Drug labelling

Drug labelling is also referred to as prescription labelling, is a written, printed or graphic matter upon any drugs or any of its container, or accompanying such a drug. Drug labels seek to identify drug contents and to state specific instructions or warnings for administration, storage and disposal. Since 1800s, legislation has been advocated to stipulate the formats of drug labelling due to the demand for an equitable trading platform, the need of identification of toxins and the awareness of public health. Variations in healthcare system, drug incidents and commercial utilization may attribute to different regional or national drug label requirements.
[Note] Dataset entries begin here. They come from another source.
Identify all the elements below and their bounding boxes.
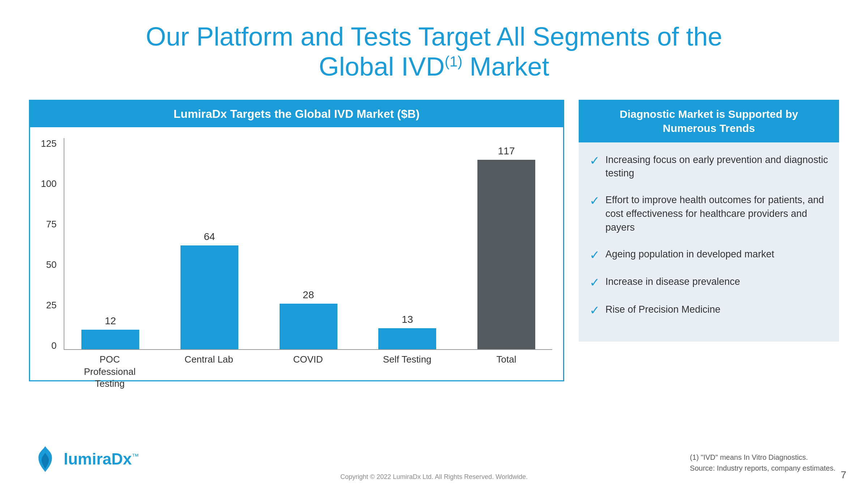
y-label-75: 75 (46, 219, 56, 230)
title-line2: Global IVD(1) Market (29, 52, 839, 82)
bars-area: 12 64 28 (64, 138, 552, 350)
trend-text-5: Rise of Precision Medicine (605, 303, 720, 317)
bar-centrallab: 64 (171, 231, 248, 349)
footnote-line1: (1) "IVD" means In Vitro Diagnostics. (690, 452, 835, 463)
trends-section: Diagnostic Market is Supported byNumerou… (579, 100, 839, 342)
lumiradx-flame-icon (33, 445, 58, 474)
bar-selftesting: 13 (369, 314, 446, 349)
content-row: LumiraDx Targets the Global IVD Market (… (29, 100, 839, 436)
y-label-0: 0 (51, 340, 56, 351)
trend-check-3: ✓ (590, 248, 600, 262)
bar-covid-rect (280, 304, 337, 349)
chart-plot: 12 64 28 (64, 138, 552, 380)
chart-body: 125 100 75 50 25 0 12 (30, 127, 563, 380)
bar-poc-rect (81, 330, 139, 349)
logo-area: lumiraDx™ (33, 445, 139, 474)
trend-item-2: ✓ Effort to improve health outcomes for … (590, 193, 828, 234)
bar-covid: 28 (270, 289, 347, 349)
trend-item-4: ✓ Increase in disease prevalence (590, 275, 828, 290)
chart-section: LumiraDx Targets the Global IVD Market (… (29, 100, 564, 381)
trend-item-1: ✓ Increasing focus on early prevention a… (590, 153, 828, 181)
footnote: (1) "IVD" means In Vitro Diagnostics. So… (690, 452, 835, 474)
trend-check-2: ✓ (590, 193, 600, 208)
y-label-100: 100 (41, 178, 56, 189)
copyright: Copyright © 2022 LumiraDx Ltd. All Right… (340, 473, 528, 481)
trend-check-1: ✓ (590, 153, 600, 168)
x-label-selftesting: Self Testing (369, 354, 446, 390)
bar-total: 117 (468, 145, 545, 349)
bar-selftesting-rect (378, 328, 436, 349)
title-superscript: (1) (445, 53, 463, 69)
slide: Our Platform and Tests Target All Segmen… (0, 0, 868, 488)
bar-total-rect (477, 160, 535, 349)
x-labels: POCProfessionalTesting Central Lab COVID… (64, 350, 552, 390)
footnote-line2: Source: Industry reports, company estima… (690, 463, 835, 474)
y-label-125: 125 (41, 138, 56, 149)
trend-text-4: Increase in disease prevalence (605, 275, 740, 289)
y-label-50: 50 (46, 259, 56, 270)
logo-text: lumiraDx™ (64, 450, 139, 468)
trend-item-3: ✓ Ageing population in developed market (590, 248, 828, 262)
trend-item-5: ✓ Rise of Precision Medicine (590, 303, 828, 318)
trend-check-4: ✓ (590, 275, 600, 290)
trend-text-3: Ageing population in developed market (605, 248, 774, 261)
trends-body: ✓ Increasing focus on early prevention a… (579, 142, 839, 342)
trend-text-2: Effort to improve health outcomes for pa… (605, 193, 828, 234)
x-label-centrallab: Central Lab (170, 354, 248, 390)
x-label-total: Total (468, 354, 545, 390)
x-label-poc: POCProfessionalTesting (71, 354, 148, 390)
y-axis: 125 100 75 50 25 0 (41, 138, 64, 380)
y-label-25: 25 (46, 300, 56, 311)
trend-text-1: Increasing focus on early prevention and… (605, 153, 828, 181)
slide-title: Our Platform and Tests Target All Segmen… (29, 22, 839, 82)
bar-poc: 12 (72, 315, 149, 349)
chart-header: LumiraDx Targets the Global IVD Market (… (30, 101, 563, 127)
trend-check-5: ✓ (590, 303, 600, 318)
bar-centrallab-rect (180, 245, 238, 349)
title-line1: Our Platform and Tests Target All Segmen… (29, 22, 839, 52)
trends-header: Diagnostic Market is Supported byNumerou… (579, 100, 839, 142)
footer: lumiraDx™ (1) "IVD" means In Vitro Diagn… (29, 445, 839, 474)
page-number: 7 (841, 469, 846, 481)
x-label-covid: COVID (269, 354, 347, 390)
title-ivd: Global IVD(1) Market (319, 52, 549, 81)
Despite the advancement in drug labelling, medication errors are partly associated with undesirable drug label formatting. In the US, early regulations of food and drug quality were predominantly fostered by fair competition between entrepreneurs and drug labelling was not legally mandatory until 1966. In 1906, the adoption of Food and Drugs Act in the US outlawed the business involving mislabeled, tainted or adulterated food, drinks, and drugs. The Sherley Amendment was later introduced to prohibit fabricated medical claims in drug labels. In 1937, misadventure of 107 persons as a consequence of tainted Elixir Sulfanilamide prescription initiated the requirement for prescription only medications. Walter G. Campbell, one of the pioneers in the regulations of drug safety, launched the legal process against spurious drugs and took the stewardship in Food and Drug Administration (FDA) in 1940. In 1950, a ruling in the U.S. Court of Appeals indicated the requirement of listing drug indication in drug labels. In 1962, a drug tragedy in Europe, thousands of defective infants as a result of the administration of thalidomide in pregnant women, dramatized the demand of drug safety profile prior to commercialization. Thousands of prescription medications were retreated as devoid of clinical evidence on effectiveness; and drug labels were required to reflect known medical facts according to the Fair Packaging and Labeling Act in 1966.